To reason and to argue a point assumes an ultimate truth. The defence of a contention is seeking to describe the reality—the true state or what is the case—although that defence is very much governed by one’s perspective and how close to reality your evidence is.

Because much of what we argue is about our beliefs, where the reality is unknown (in an a priori sense) or unknowable, our biases often cloud our clear thinking or logical constructs. What we want to believe dominates our interpretation of the evidence or ‘the facts’.

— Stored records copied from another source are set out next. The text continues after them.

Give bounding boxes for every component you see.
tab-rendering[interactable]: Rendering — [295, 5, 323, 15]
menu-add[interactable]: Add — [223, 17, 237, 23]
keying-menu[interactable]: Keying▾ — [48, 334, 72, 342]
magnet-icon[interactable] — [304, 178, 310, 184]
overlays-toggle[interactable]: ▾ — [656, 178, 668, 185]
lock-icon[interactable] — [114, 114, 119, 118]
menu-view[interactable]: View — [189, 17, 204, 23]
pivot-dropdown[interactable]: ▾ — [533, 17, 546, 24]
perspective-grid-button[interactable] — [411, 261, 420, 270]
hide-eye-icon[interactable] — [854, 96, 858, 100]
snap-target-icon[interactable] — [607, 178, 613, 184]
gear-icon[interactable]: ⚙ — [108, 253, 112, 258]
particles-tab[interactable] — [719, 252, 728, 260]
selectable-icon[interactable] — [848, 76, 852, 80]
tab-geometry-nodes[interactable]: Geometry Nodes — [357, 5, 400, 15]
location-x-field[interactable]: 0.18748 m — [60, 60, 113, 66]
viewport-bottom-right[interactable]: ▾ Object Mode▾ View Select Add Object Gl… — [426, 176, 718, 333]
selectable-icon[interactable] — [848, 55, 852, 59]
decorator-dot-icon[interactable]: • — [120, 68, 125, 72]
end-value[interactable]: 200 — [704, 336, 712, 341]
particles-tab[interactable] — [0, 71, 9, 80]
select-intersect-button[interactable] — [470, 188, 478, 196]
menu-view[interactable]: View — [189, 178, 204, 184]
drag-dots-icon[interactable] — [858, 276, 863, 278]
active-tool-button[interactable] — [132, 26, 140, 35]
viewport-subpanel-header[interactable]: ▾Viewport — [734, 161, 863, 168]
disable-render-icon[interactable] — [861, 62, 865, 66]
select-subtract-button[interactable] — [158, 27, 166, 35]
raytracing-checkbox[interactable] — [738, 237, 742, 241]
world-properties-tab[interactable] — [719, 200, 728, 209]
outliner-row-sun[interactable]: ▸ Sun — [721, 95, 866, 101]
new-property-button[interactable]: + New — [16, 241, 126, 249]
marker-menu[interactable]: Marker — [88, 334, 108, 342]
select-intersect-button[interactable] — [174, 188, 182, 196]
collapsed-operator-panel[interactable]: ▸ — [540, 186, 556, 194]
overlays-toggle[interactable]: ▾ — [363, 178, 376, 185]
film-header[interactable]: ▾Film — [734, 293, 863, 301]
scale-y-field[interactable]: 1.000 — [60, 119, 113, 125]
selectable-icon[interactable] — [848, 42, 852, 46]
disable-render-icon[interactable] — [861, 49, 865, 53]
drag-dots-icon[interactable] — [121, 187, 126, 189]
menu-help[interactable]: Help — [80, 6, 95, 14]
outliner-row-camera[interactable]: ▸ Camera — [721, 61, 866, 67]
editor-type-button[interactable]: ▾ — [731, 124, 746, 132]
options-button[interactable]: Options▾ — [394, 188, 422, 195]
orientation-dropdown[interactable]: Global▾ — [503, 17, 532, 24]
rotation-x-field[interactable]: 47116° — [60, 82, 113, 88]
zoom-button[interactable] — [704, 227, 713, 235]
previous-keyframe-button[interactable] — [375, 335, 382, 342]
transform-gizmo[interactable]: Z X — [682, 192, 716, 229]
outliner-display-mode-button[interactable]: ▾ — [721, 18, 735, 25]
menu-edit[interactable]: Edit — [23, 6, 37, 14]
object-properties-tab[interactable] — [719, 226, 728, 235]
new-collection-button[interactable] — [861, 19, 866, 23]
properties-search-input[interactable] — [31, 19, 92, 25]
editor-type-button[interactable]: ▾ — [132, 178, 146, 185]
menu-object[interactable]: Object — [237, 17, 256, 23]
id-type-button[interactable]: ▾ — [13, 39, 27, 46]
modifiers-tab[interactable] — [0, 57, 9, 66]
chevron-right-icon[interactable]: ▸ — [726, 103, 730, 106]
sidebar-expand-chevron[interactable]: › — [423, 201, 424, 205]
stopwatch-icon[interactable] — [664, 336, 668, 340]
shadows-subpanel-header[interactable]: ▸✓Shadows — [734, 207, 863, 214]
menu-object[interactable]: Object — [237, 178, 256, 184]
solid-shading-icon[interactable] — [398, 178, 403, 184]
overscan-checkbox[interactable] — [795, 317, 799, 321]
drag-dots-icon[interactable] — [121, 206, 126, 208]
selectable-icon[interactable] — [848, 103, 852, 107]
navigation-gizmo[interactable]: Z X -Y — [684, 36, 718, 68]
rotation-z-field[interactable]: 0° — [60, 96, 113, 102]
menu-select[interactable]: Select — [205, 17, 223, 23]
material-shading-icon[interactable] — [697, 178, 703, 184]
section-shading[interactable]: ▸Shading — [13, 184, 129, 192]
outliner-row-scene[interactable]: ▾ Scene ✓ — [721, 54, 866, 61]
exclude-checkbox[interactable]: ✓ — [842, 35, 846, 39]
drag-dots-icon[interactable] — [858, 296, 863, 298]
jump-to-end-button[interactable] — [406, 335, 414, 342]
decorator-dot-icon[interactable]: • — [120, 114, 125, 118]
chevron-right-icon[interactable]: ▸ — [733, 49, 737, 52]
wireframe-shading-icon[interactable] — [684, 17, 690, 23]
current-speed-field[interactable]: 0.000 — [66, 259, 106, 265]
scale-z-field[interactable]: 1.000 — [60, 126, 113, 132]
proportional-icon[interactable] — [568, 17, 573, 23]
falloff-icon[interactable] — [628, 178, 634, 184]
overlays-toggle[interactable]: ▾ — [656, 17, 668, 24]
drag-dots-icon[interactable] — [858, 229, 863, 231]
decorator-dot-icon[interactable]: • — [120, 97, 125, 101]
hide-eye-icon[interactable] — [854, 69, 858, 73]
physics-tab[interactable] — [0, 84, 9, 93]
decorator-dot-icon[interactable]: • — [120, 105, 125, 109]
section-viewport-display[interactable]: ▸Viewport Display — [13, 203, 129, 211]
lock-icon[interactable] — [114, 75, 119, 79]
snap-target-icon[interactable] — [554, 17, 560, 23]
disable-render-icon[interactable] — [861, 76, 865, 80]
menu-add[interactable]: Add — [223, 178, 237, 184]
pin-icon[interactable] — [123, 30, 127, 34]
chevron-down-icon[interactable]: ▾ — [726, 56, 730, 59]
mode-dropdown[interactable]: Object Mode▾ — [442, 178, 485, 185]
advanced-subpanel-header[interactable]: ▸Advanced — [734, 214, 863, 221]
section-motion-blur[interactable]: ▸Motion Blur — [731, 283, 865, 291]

When taken as a whole, my personal belief is that the evidence, and the rationality of the philosophy, is enough to accept the bible and the world view it contains. Others construct alternative views based on their interpretation of the world. These, I find, are missing key causal factors. The idea that anyone can accept or reject the gospel regardless of the intellectual rigour they have applied is essential to its nature. The Good News, ultimately, is only accessed by choice. It is available to all. We could say that anyone can board the train but not everyone understands how it works, why it is running and, in some cases, where it is going; nevertheless, in the end all the passengers reach the destination.

So, reason is an essential part of faith. The greater your intellectual commitment to the belief the more effective your faith becomes. The prodigal came to his senses. In Isaiah the call was ‘to reason together’—to settle the matter. Women contended at Paul’s side for the gospel. Every Sabbath Paul reasoned in the synagogue with the Jews. In fact knowledge, the mind, wisdom and understanding are key themes in the journey of truth. Is 33:5,6 says

The Lord is exalted, for he dwells on high;
    he will fill Zion with his justice and righteousness.
He will be the sure foundation for your times,
    a rich store of salvation and wisdom and knowledge;
    the fear of the Lord is the key to this treasure.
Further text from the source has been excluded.